Na tarde desta quinta-feira (30), o Tribunal de Contas do Estado (TCE-RS) realizou, através de sua Escola Superior de Gestão e Controle, evento sobre os desafios da implementação da Lei 13.431/17, conhecida como Lei de Escuta Protegida, que estabelece novos parâmetros para colher os depoimentos de crianças e adolescentes vítimas ou testemunhas de violência. A nova norma, oriunda de projeto de Lei da deputada Maria do Rosário (PT-RS), evita repetições dos relatos para diversas instituições, procurando evitar a revitimização.
O painel contou com a participação desembargador do Tribunal de Justiça do Estado (TJ-RS), José Antônio Daltoé Cezar, da coordenadora da Comissão Permanente da Infância e Juventude (Copeij) do Ministério Público Estadual (MP-RS), promotora de Justiça Denise Villela, e com o defensor público André Esteves de Andrade. O conselheiro e ouvidor do TCE-RS, Pedro Figueiredo, mediou o painel.

A apresentação inicial foi feita pelo desembargador José Antônio Daltoé Cezar, que implantou no Brasil a metodologia pioneira de oitiva das vítimas crianças e adolescentes conhecida como “Depoimento sem Dano”. Para o magistrado, é fundamental conscientizar a sociedade a as instituições a respeito da nova legislação. Se nós não conseguirmos ouvir a criança ou o adolescente, nós não vamos poder responsabilizar os agressores, porque, na esmagadora maioria das vezes, os atos de violência e de abuso não possuem testemunhas, nem deixam vestígios físicos , destacou.
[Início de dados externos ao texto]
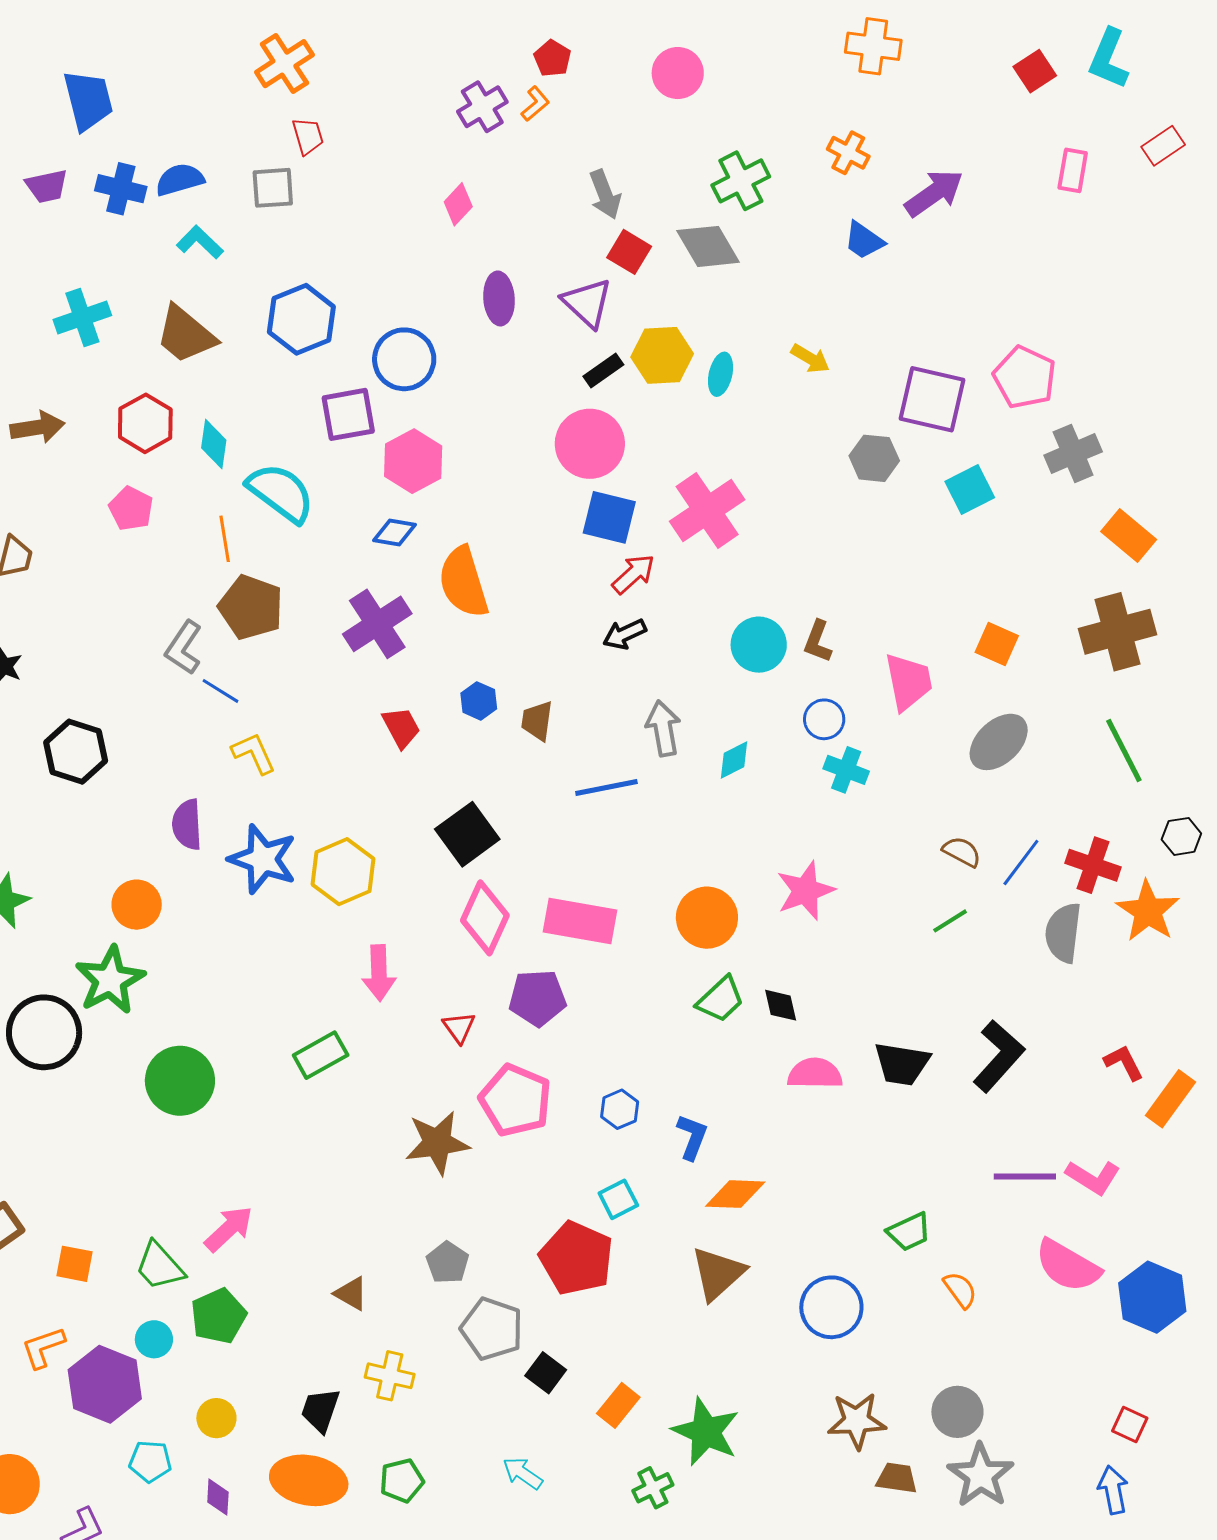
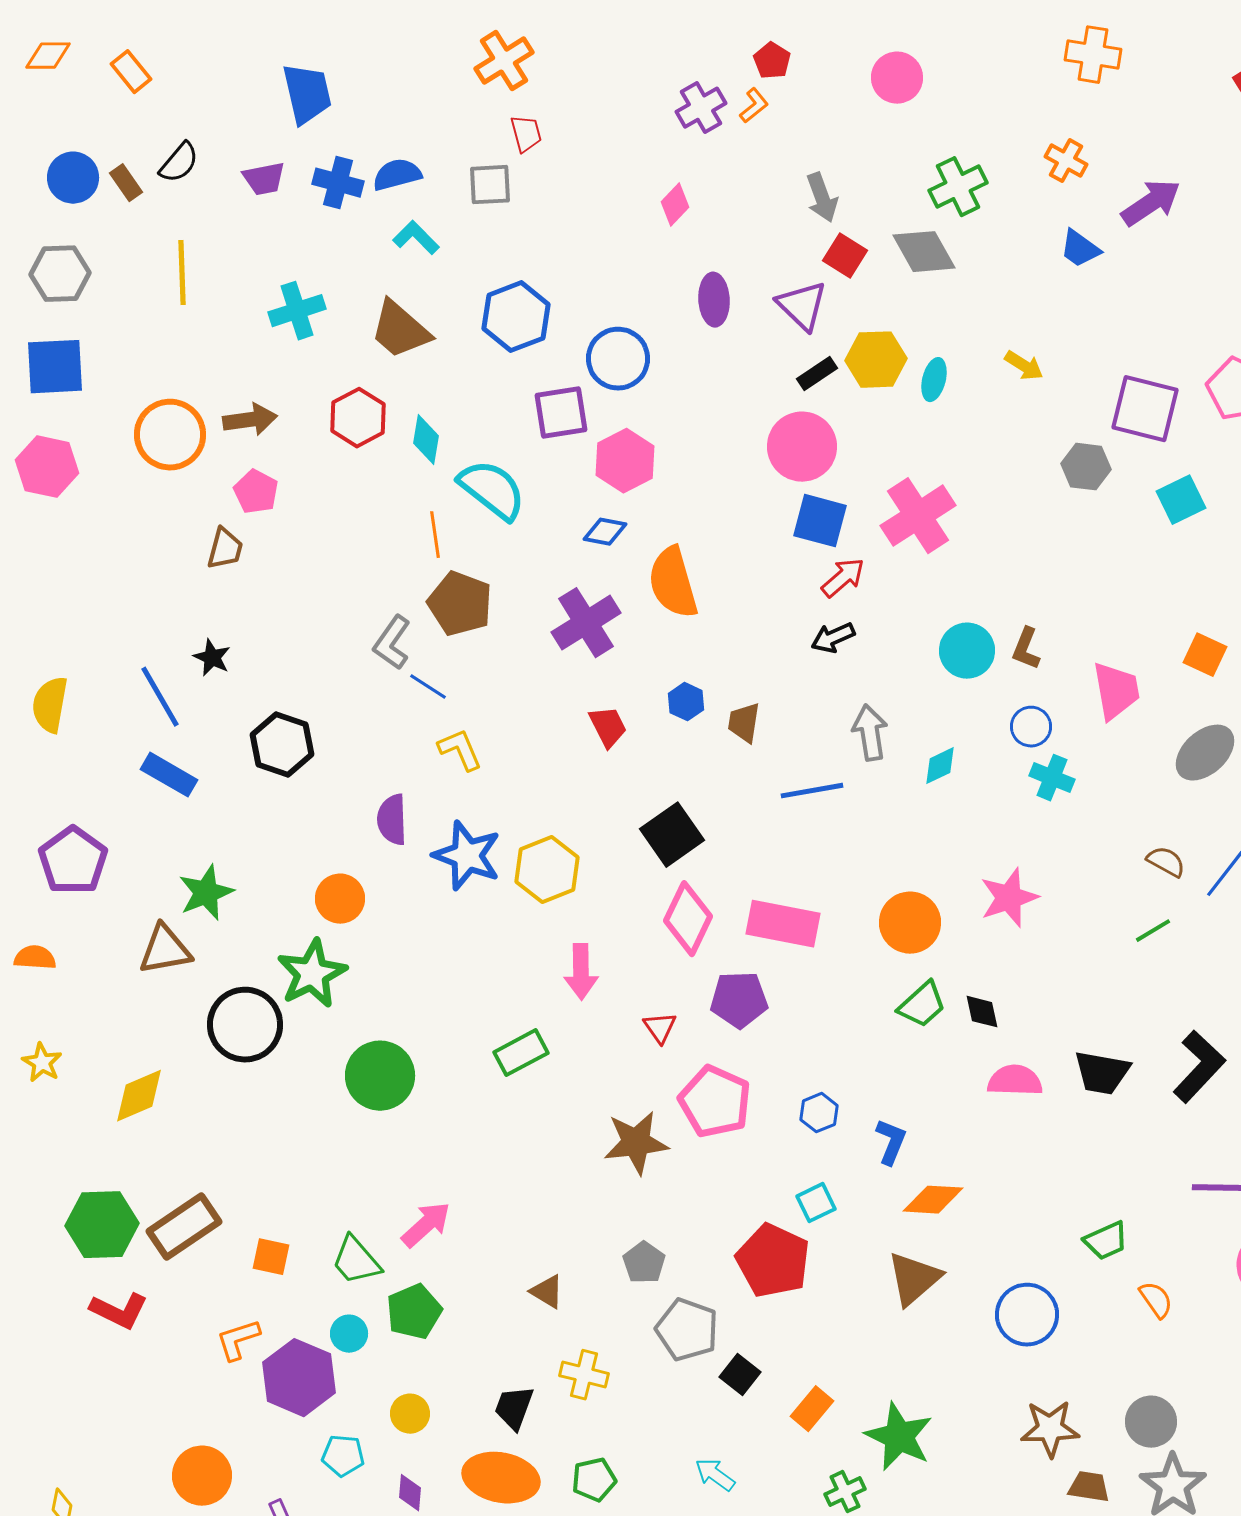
pink pentagon: (131, 509) -> (256, 492), moved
O desembargador trouxe, ainda, estudos e números sobre a implantação da Lei 13.431/17 no país.

Já a promotora Denise Villela apresentou o funcionamento e as diferenças entre escuta especializada e depoimento especial, reforçando a necessidade de capacitar os profissionais que realizam essas atividades. “A memória da criança é o local do crime”, afirmou, salientando a necessidade de que os gestores públicos viabilizem a montagem de serviços de qualidade como o Centro de Referência no Atendimento Infantojuvenil (CRAI) de Porto Alegre que reúne, no Hospital Presidente Vargas, todos os serviços necessários ao acolhimento e tratamento das vítimas, assim como os procedimentos policiais de registro de ocorrência. “Em Porto Alegre, o grande acerto que tivemos foi a instalação do CRAI dentro de um hospital. Essa característica permite que algumas medidas de saúde que devem ser tomadas imediatamente sejam asseguradas, como a aplicação de antirretrovirais, por exemplo, além da possibilidade de contar com a retaguarda que a instituição oferece”, destacou.
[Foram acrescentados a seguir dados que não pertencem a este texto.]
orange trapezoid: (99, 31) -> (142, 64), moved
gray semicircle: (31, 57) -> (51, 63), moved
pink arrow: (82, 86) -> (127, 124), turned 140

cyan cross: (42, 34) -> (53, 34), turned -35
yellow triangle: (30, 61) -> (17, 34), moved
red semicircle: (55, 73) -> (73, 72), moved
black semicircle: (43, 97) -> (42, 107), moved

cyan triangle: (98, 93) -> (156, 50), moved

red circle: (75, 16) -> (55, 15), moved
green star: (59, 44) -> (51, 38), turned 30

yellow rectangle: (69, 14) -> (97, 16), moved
O defensor público André Esteves de Andrade destacou a mudança de paradigma proposta pela Lei. “Tradicionalmente, no Direito Penal, a vítima foi sempre considerada um meio para a produção da prova, sem que houvesse uma verdadeira preocupação com ela. Estamos, finalmente, olhando a vítima de forma diferenciada”, apontou. O defensor reforçou que o maior desafio para a implementação não é de ordem orçamentária ou estrutural, e sim de mentalidade. “Precisamos de profissionais especializados realizando este tipo de trabalho e reconhecer que é necessário proteger a vítima”, finalizou.
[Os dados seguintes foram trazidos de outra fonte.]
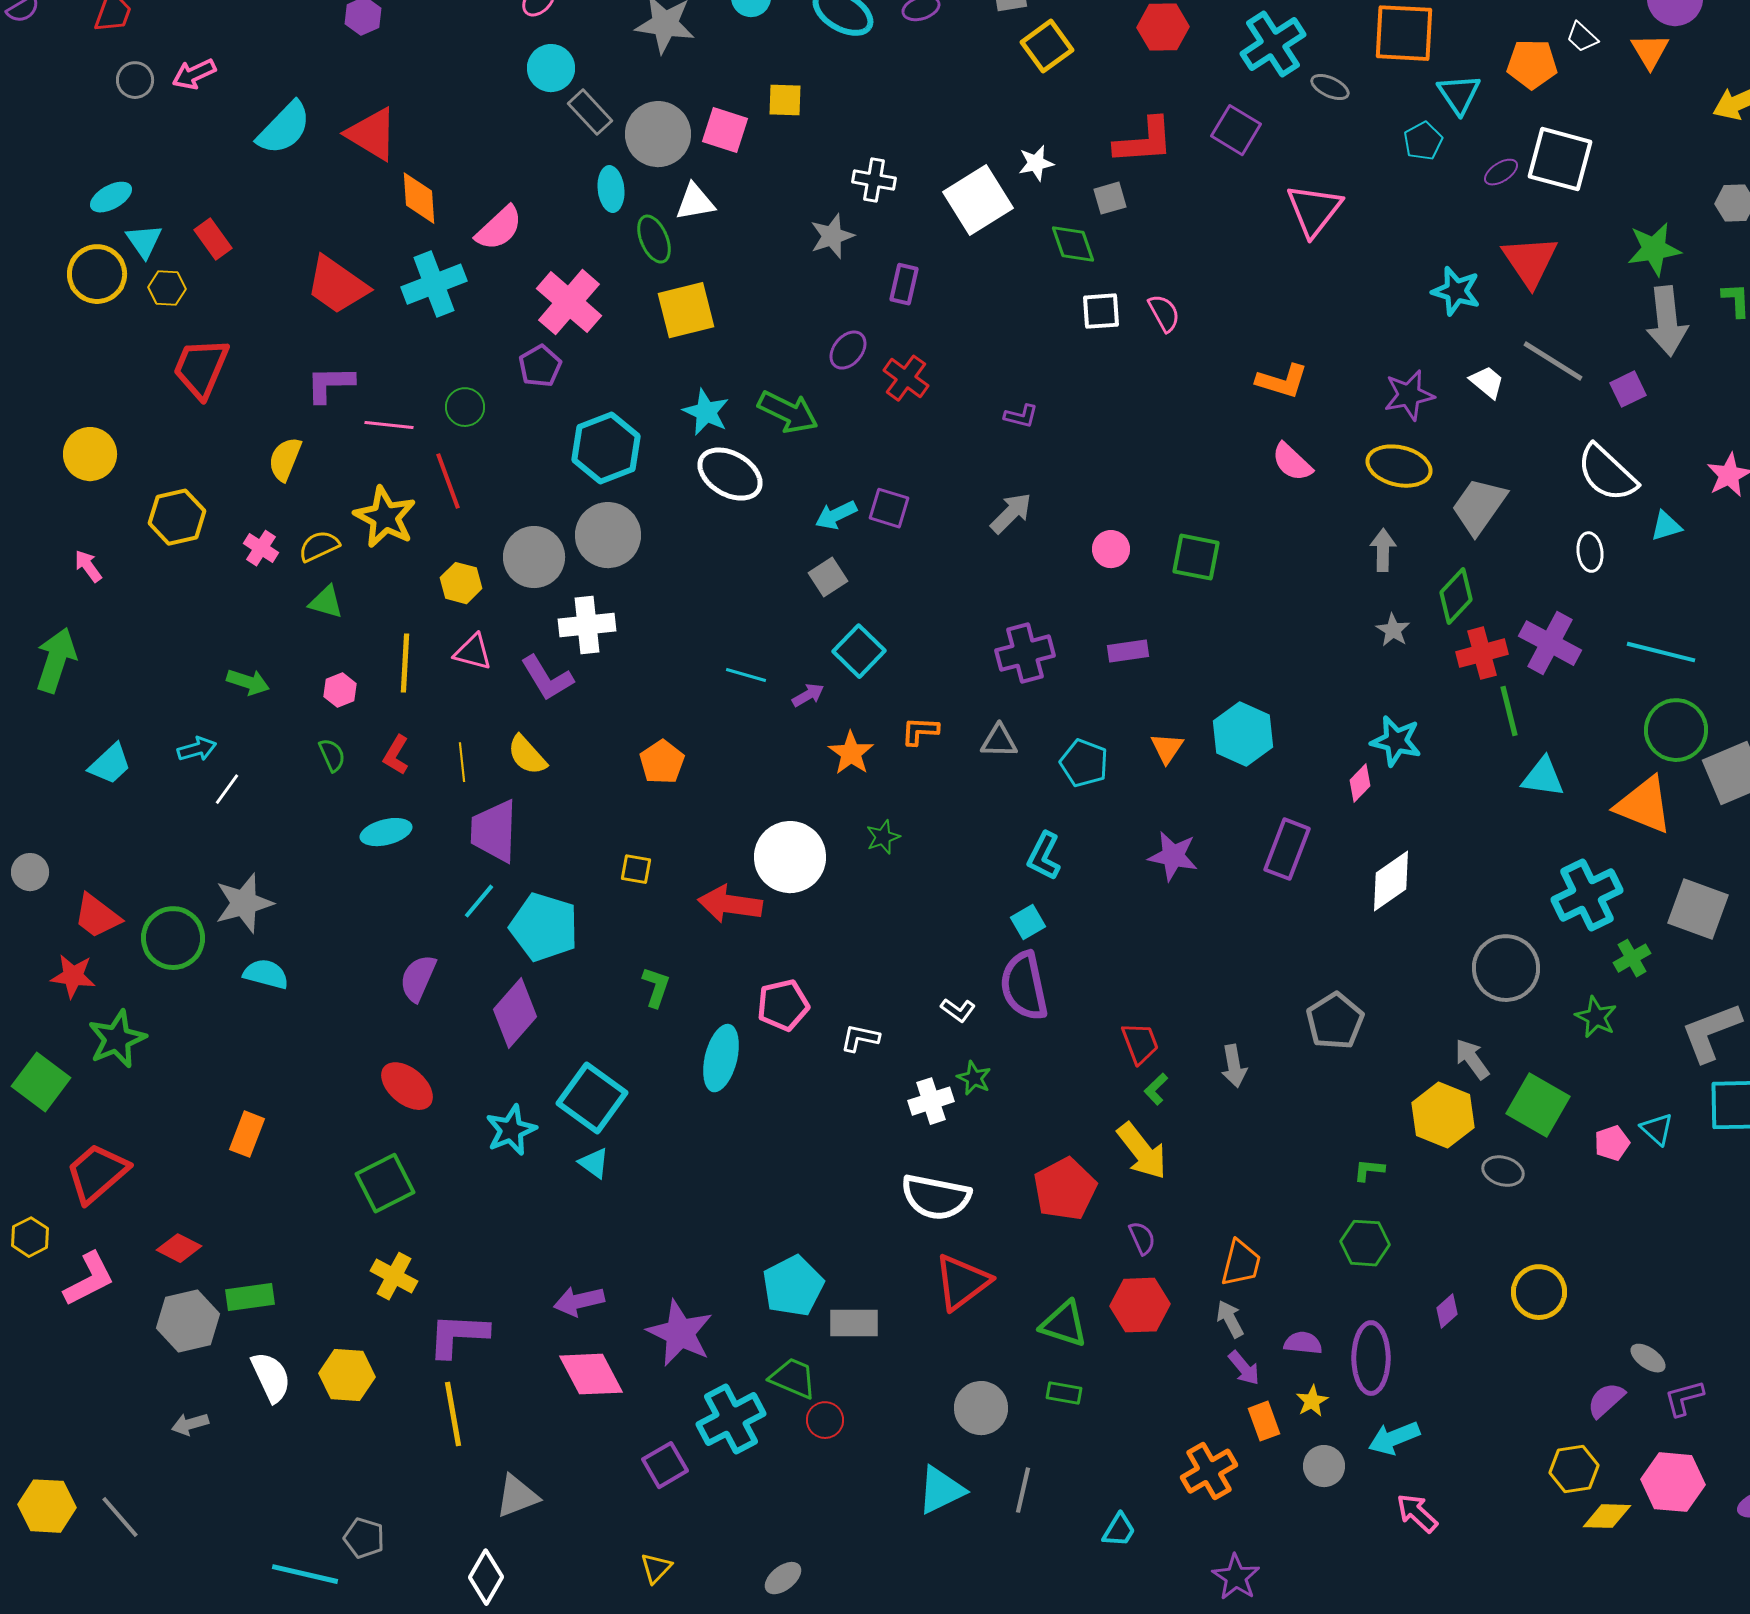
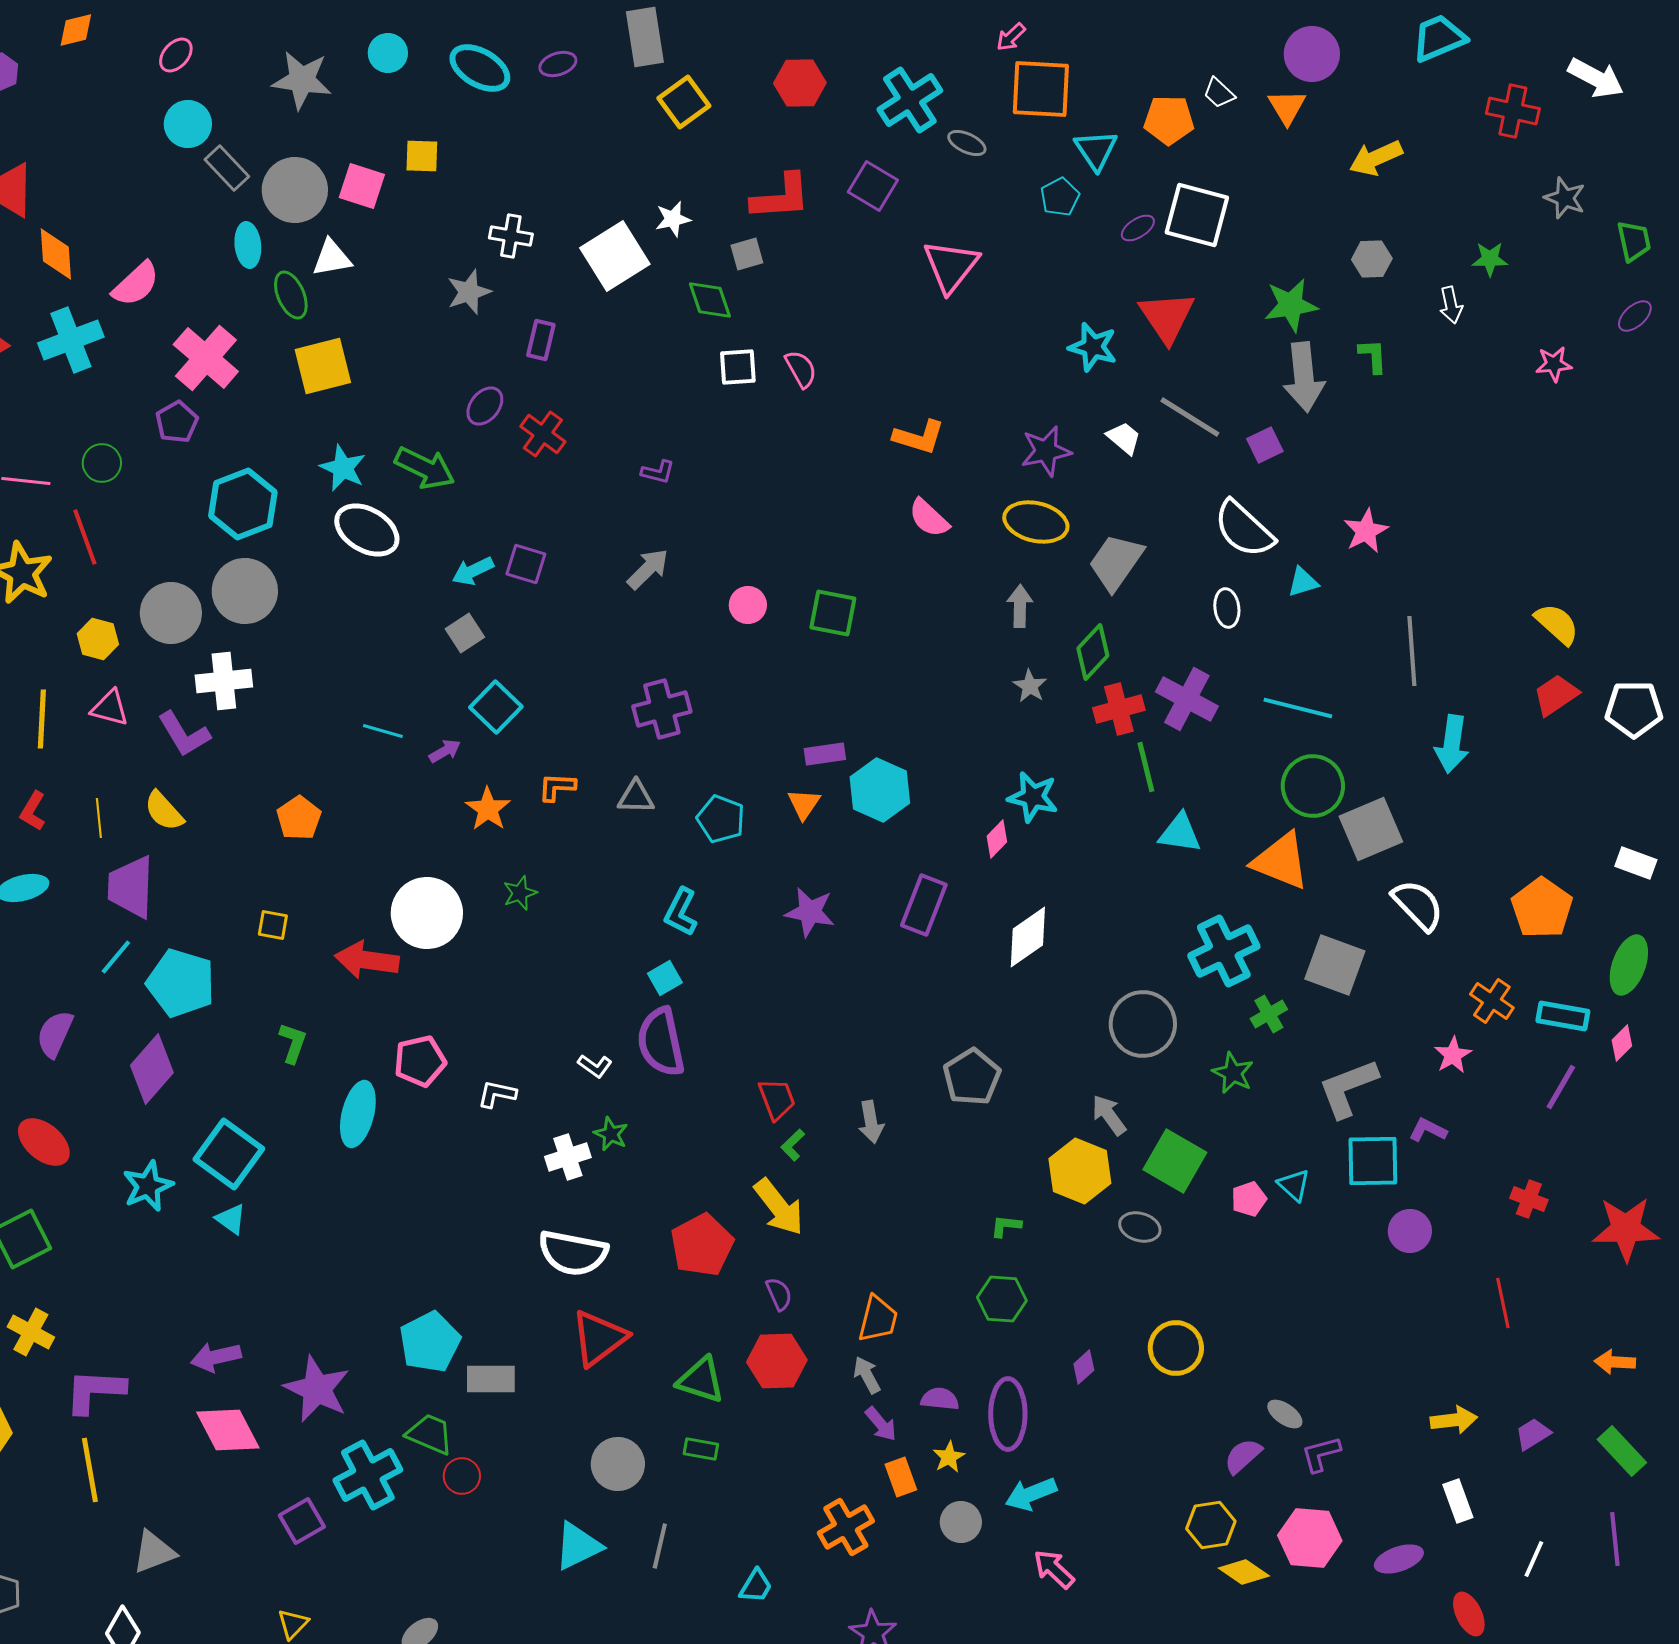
purple rectangle: (1128, 651) -> (825, 754), moved
yellow diamond: (1607, 1516) -> (1244, 1572), turned 33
Em nome do Tribunal de Contas, o conselheiro Pedro Figueiredo reiterou que, o Órgão de Controle deverá incluir o tema da implementação da Lei em suas rotinas de auditorias em todo o Estado, estimulando os Municípios e o Estado a desenvolver políticas públicas de proteção às crianças e adolescentes vítimas ou testemunhas de violência.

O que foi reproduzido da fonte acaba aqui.